Indestructible hard rock legends

Elsewhere, lead guitarist Bruce Kulick’s wailing solos on ‘Prisoner Of Love’ and ‘Silver Spoon’ again proved that he was an able replacement for the celebrated Ace Frehley. Drummer Eric Carr also weighed in with a suitably sassy lead vocal on the ‘Walk This Way’-esque strut of ‘Little Caesar’, while the band even made a surprisingly successful foray into speed metal on the closing ‘Boomerang’.

Ironically, however, the song which significantly raised Hot In The Shade’s profile was its lone ballad. Co-written with Michael Bolton, Paul Stanley’s classy, semi-acoustic ‘Forever’ was promoted with a video which made it onto heavy rotation on MTV, sending the single up the Billboard Hot 100. It eventually came to rest at No.8, becoming KISS’ highest charting single since the Peter Criss-sung ‘Beth’ in 1976.

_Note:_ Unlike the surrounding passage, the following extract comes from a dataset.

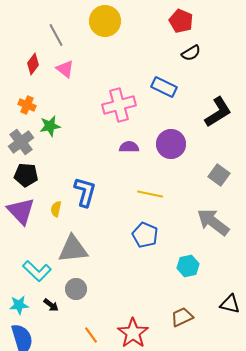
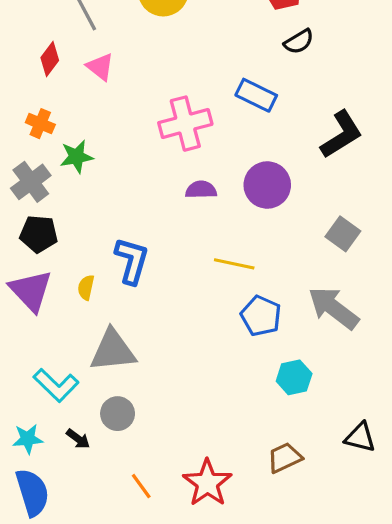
blue pentagon: (145, 235) -> (261, 316), moved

‘Forever’’s success allowed KISS to put together a high-profile package tour of the US, with their support consisting of Faster Pussycat, Danger Danger and Winger. The single also helped Hot In The Shade climb into the Top 30 of the Billboard 200 and yield yet another gold disc for KISS, barely two months after the album’s release on 18 October 1989.

Over three decades on from its release, Hot In The Shade’s pivotal role in KISS’ wider history shouldn’t be overlooked. Its commercial success was instrumental in reviving the band’s fortunes and, as they faced the 90s, it provided the springboard for 1992’s aggressive Revenge to take these seemingly indestructible hard rock legends back into the Top 10 of the Billboard 200 all over again.